Problem to work on: Across the listing that follows, work out how many lines carry the string "biển". Provide that number and nothing else.
╭──
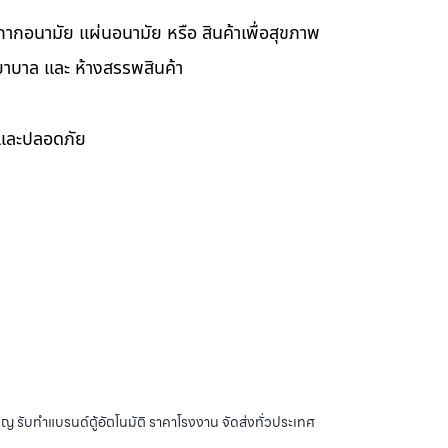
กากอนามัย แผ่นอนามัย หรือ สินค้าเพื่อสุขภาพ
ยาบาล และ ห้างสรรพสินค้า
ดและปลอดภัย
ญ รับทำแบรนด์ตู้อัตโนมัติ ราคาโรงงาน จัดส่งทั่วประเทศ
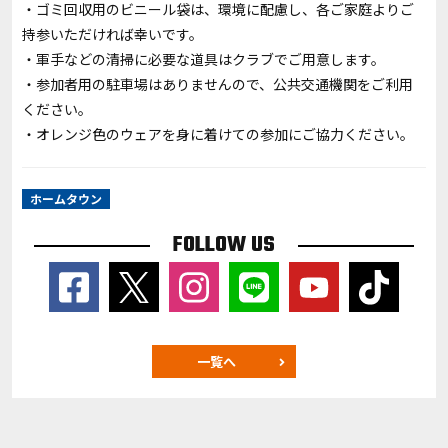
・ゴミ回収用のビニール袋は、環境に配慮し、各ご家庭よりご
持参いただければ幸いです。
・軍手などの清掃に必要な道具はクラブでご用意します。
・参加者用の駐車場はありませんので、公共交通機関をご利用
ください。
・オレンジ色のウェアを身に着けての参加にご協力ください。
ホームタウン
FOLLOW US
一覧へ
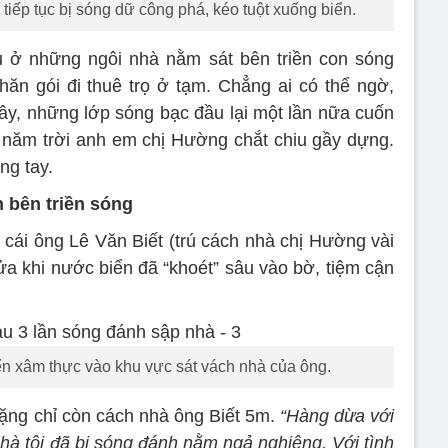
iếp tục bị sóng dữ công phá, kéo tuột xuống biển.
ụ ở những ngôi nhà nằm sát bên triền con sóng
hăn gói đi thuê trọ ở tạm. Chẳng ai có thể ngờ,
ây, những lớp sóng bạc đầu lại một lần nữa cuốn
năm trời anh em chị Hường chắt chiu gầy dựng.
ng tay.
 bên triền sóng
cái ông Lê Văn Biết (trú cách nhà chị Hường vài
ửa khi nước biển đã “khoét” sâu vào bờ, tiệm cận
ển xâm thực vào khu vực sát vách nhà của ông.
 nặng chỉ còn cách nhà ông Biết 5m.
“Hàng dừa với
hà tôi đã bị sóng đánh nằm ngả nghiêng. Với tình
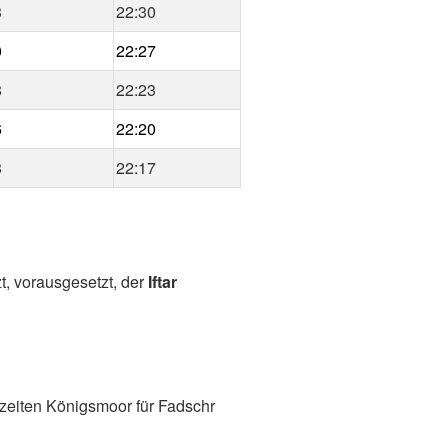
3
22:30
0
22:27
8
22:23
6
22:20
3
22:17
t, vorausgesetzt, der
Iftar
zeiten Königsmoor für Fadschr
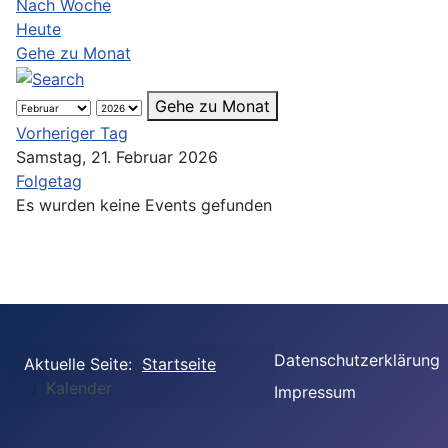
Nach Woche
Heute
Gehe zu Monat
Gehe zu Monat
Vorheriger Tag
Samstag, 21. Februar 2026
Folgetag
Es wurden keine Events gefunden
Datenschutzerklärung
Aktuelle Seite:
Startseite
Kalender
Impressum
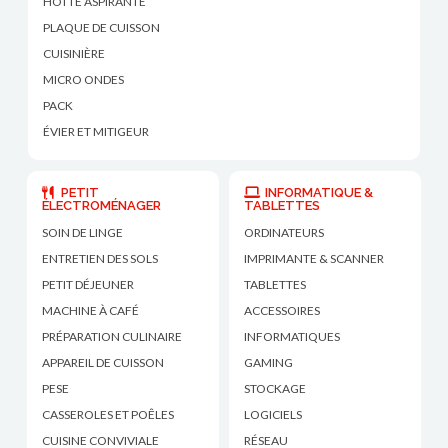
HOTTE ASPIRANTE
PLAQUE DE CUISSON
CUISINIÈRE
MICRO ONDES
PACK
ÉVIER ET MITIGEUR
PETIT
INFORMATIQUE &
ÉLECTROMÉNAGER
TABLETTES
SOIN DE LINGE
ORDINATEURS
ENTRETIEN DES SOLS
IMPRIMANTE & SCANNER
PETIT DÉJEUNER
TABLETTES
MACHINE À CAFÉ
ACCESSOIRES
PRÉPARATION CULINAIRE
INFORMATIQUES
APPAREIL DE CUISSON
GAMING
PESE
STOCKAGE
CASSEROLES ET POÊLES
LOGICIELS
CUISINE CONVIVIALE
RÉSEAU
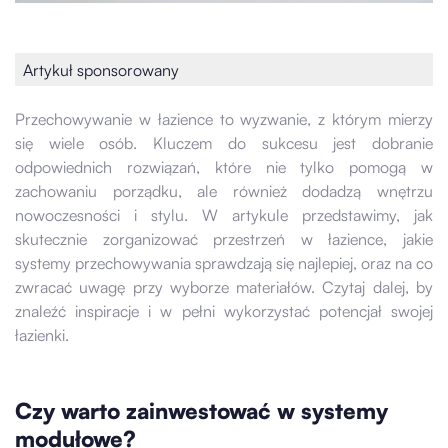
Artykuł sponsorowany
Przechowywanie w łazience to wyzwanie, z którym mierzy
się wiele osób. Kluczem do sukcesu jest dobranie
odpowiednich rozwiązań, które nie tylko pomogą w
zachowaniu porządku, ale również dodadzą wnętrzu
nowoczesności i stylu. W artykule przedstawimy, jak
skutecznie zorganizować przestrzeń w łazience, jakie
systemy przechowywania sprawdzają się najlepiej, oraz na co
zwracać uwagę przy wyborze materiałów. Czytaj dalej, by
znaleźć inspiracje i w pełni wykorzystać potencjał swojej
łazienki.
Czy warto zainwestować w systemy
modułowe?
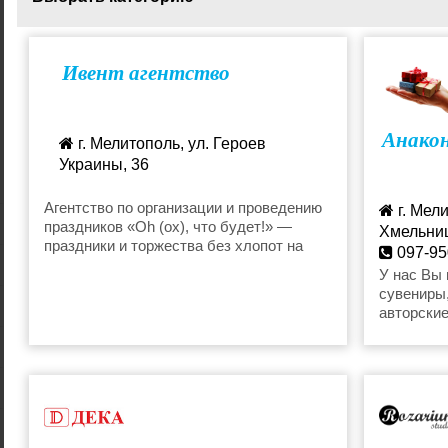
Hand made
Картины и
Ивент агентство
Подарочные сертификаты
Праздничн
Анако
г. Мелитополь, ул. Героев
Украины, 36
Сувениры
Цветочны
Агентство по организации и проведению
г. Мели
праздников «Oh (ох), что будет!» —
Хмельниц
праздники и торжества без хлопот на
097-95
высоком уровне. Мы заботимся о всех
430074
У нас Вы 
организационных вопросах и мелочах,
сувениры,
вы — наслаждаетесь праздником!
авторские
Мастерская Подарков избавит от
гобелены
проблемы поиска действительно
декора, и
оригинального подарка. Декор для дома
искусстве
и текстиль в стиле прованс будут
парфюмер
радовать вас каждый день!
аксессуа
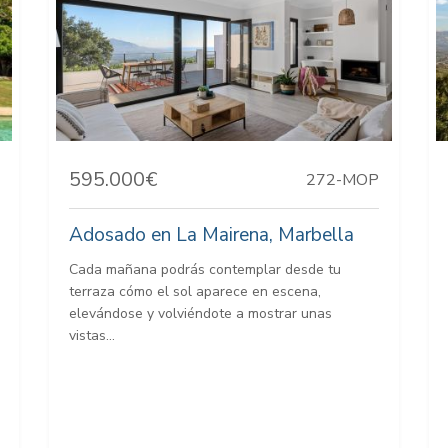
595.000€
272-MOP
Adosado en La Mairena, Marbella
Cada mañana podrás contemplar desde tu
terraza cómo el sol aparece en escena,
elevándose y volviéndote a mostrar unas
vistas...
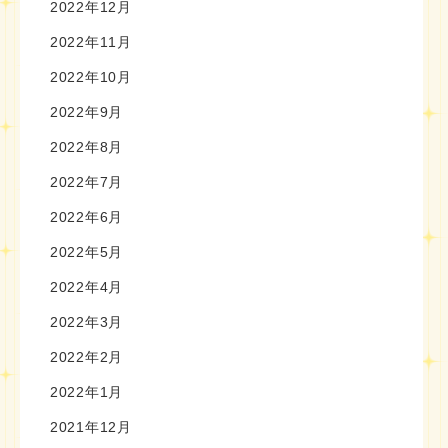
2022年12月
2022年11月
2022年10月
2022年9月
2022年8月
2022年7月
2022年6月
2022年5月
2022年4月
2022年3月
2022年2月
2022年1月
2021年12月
╰──
Completed task: 2